Laut Rasputin befinden sich inzwischen alle LGBT-Medien im Exil. „Nun stehen wir vor dem Problem, dass jeder in Russland, der mit uns spricht, ein Extremismus-Verfahren riskiert.“
In Russland blenden Musik-Kanäle bereits Regenbögen aus Schlagervideos aus, 2023 hat die Zensurbehörde Roskomnadsor bisher 47 Bußgelder gegen Kino- und Streamingportale verhängt, weil sie „LGBT-Inhalte“ zeigten. Aber auch einige Kontaktportale für Schwule oder Lesben in Russland haben dichtgemacht, einschlägige Kneipen und Clubs fürchten um ihre Zukunft. Und Rasputin bezweifelt, ob sich künftig Homo- oder Transsexuelle, die von Rechtsradikalen zusammengeschlagen wurden, noch wagen, Anzeige zu erstatten.
Die russische LGBT-Szene ist schon länger in der Defensive, der letzte Versuch, in Moskau eine Gay Pride zu veranstalten, dauerte 2011 nur wenige Minuten, in Tschetschenien werden Homosexuelle seit Jahren von den Sicherheitsorganen systematisch gejagt, gefoltert, oft ermordet. Die EU wird wegen ihrer Toleranz gegenüber der LGBT in den Staatsmedien als „Gayropa“ verhöhnt. Und laut einer Umfrage der Soziologengruppe Russian Field vom August sind 62 Prozent der Russ:innen dafür, die Rechte ihrer LGBT-Landsleute einzuschränken. Mitte November erklärte Wladimir Putin auf einem Kulturforum, LGBT-Leute seien ebenfalls ein Teil der Gesellschaft.

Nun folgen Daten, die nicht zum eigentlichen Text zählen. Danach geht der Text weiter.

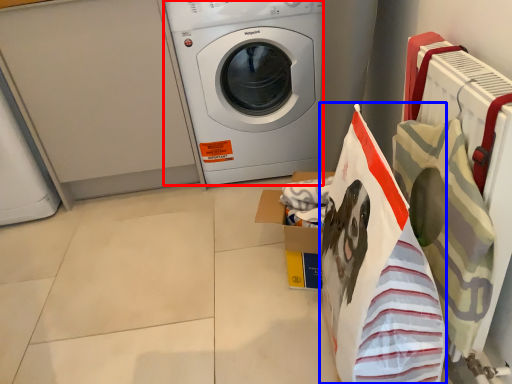 Question: Which object is further to the camera taking this photo, washing machine (highlighted by a red box) or shopping bag (highlighted by a blue box)?

Choices:
 (A) washing machine
 (B) shopping bag

Answer: (A) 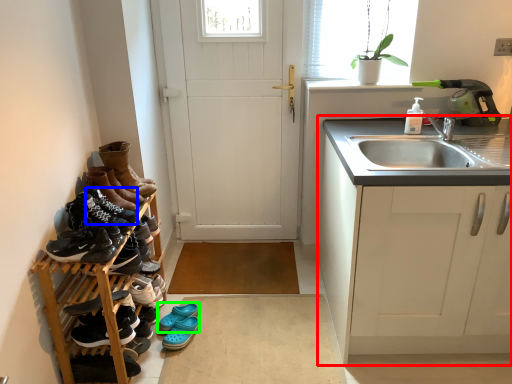 Question: Based on their relative distances, which object is farther from cabinetry (highlighted by a red box)? Choose from shoe (highlighted by a blue box) and footwear (highlighted by a green box).

Choices:
 (A) shoe
 (B) footwear

Answer: (A) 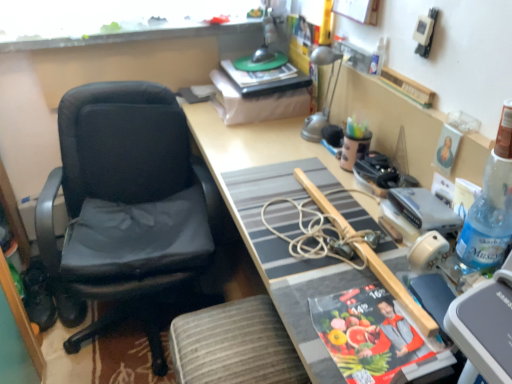 Question: Is silver metallic lamp at upper right far away from wooden desk at center?

Choices:
 (A) no
 (B) yes

Answer: (A)

Question: Is silver metallic lamp at upper right not within wooden desk at center?

Choices:
 (A) no
 (B) yes

Answer: (A)

Question: Is silver metallic lamp at upper right surrounding wooden desk at center?

Choices:
 (A) yes
 (B) no

Answer: (B)

Question: Does silver metallic lamp at upper right have a lesser width compared to wooden desk at center?

Choices:
 (A) no
 (B) yes

Answer: (B)

Question: From a real-world perspective, is silver metallic lamp at upper right under wooden desk at center?

Choices:
 (A) no
 (B) yes

Answer: (A)

Question: Considering the relative positions of wooden picture frame at upper center and transparent plastic spray bottle at upper right, the 1th bottle from the back, in the image provided, is wooden picture frame at upper center to the left or to the right of transparent plastic spray bottle at upper right, the 1th bottle from the back,?

Choices:
 (A) right
 (B) left

Answer: (B)

Question: Is wooden picture frame at upper center spatially inside transparent plastic spray bottle at upper right, acting as the second bottle starting from the bottom, or outside of it?

Choices:
 (A) outside
 (B) inside

Answer: (A)

Question: Considering the positions of wooden picture frame at upper center and transparent plastic spray bottle at upper right, placed as the 1th bottle when sorted from left to right, in the image, is wooden picture frame at upper center wider or thinner than transparent plastic spray bottle at upper right, placed as the 1th bottle when sorted from left to right,?

Choices:
 (A) thin
 (B) wide

Answer: (B)

Question: From a real-world perspective, is wooden picture frame at upper center positioned above or below transparent plastic spray bottle at upper right, placed as the 1th bottle when sorted from left to right?

Choices:
 (A) below
 (B) above

Answer: (B)

Question: Considering the positions of silver metallic lamp at upper right and transparent plastic spray bottle at upper right, the 2th bottle viewed from the right, in the image, is silver metallic lamp at upper right wider or thinner than transparent plastic spray bottle at upper right, the 2th bottle viewed from the right,?

Choices:
 (A) thin
 (B) wide

Answer: (B)

Question: Is silver metallic lamp at upper right inside the boundaries of transparent plastic spray bottle at upper right, acting as the second bottle starting from the bottom, or outside?

Choices:
 (A) inside
 (B) outside

Answer: (B)

Question: Is silver metallic lamp at upper right in front of or behind transparent plastic spray bottle at upper right, which ranks as the 1th bottle in top-to-bottom order, in the image?

Choices:
 (A) front
 (B) behind

Answer: (B)

Question: Is silver metallic lamp at upper right bigger or smaller than transparent plastic spray bottle at upper right, placed as the 1th bottle when sorted from left to right?

Choices:
 (A) big
 (B) small

Answer: (A)

Question: Is point (72, 23) positioned closer to the camera than point (237, 158)?

Choices:
 (A) farther
 (B) closer

Answer: (A)

Question: Choose the correct answer: Is transparent glass window at upper center inside wooden desk at center or outside it?

Choices:
 (A) outside
 (B) inside

Answer: (A) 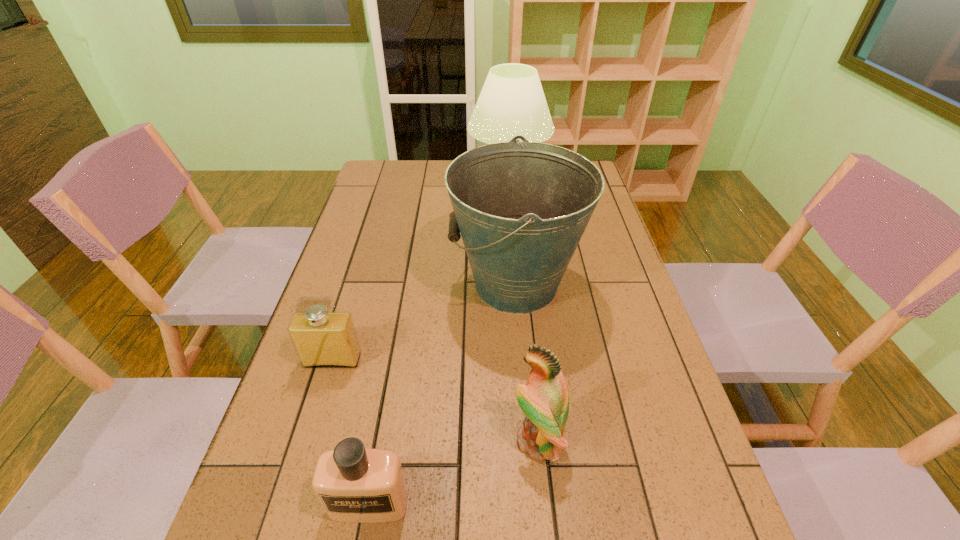 In the image, there is a desktop. Where is `vacant space at the far edge`? Image resolution: width=960 pixels, height=540 pixels. vacant space at the far edge is located at coordinates (426, 163).

At what (x,y) coordinates should I click in order to perform the action: click on free space at the left edge. Please return your answer as a coordinate pair (x, y). Looking at the image, I should click on (388, 200).

Find the location of a particular element. free region at the right edge of the desktop is located at coordinates (594, 348).

The width and height of the screenshot is (960, 540). I want to click on vacant space in between the farthest object and the leftmost object, so click(420, 270).

Identify the location of vacant space that is in between the nearer perfume and the third nearest object. The image size is (960, 540). (350, 431).

Where is `vacant space in between the nearest object and the second nearest object`? vacant space in between the nearest object and the second nearest object is located at coordinates (453, 471).

You are a GUI agent. You are given a task and a screenshot of the screen. Output one action in this format:
    pyautogui.click(x=<x>, y=<y>)
    Task: Click on the free space between the second farthest object and the farther perfume
    The width and height of the screenshot is (960, 540).
    Given the screenshot: What is the action you would take?
    pyautogui.click(x=424, y=322)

Aber er belustigte sich dabei über die Erfolge von LGBT-Inhalten bei Wettbewerben im Westen. „Um zu gewinnen, muss man etwas aus dem Leben der sexuellen Minderheiten zeigen, der Transgender oder irgendwelcher anderer Transformer.“
Es gibt auch Zuspruch für das neue Gesetz: Der Filmregisseur und Oscar-Preisträger Nikita Michalkow befürwortete das LGBT-Verbot. „Sonst wächst aus dieser weichen Masse etwas, das sich dann in gewöhnlichen Faschismus verwandelt“, sagte er.
Russlands LGBT-Gruppen scheint ein ähnliches Schicksal zu erwarten wie vorher die demokratische Opposition: Zerschlagung und Exodus. „Ich erwarte, dass 80 bis 90 Prozent der Aktivisten Russland verlassen, die übrigen werden ihre Tätigkeit wohl einstellen“, sagt Rasputin. Er befürchtet, dass sich im Exil ein Grüppchen politisierender Insider formiert, in Russland aber eine politisch passive LGBT-Mehrheit bleibt. „Und beide könnten zusehends völlig verschiedene Sprachen sprechen.“
Die Leute vom Ressursnij Zentr in Jekaterinburg werden weiterarbeiten, so lange wie möglich „Wir wollen jede Möglichkeit nutzen, um zu bleiben“, sagt einer der Aktiven.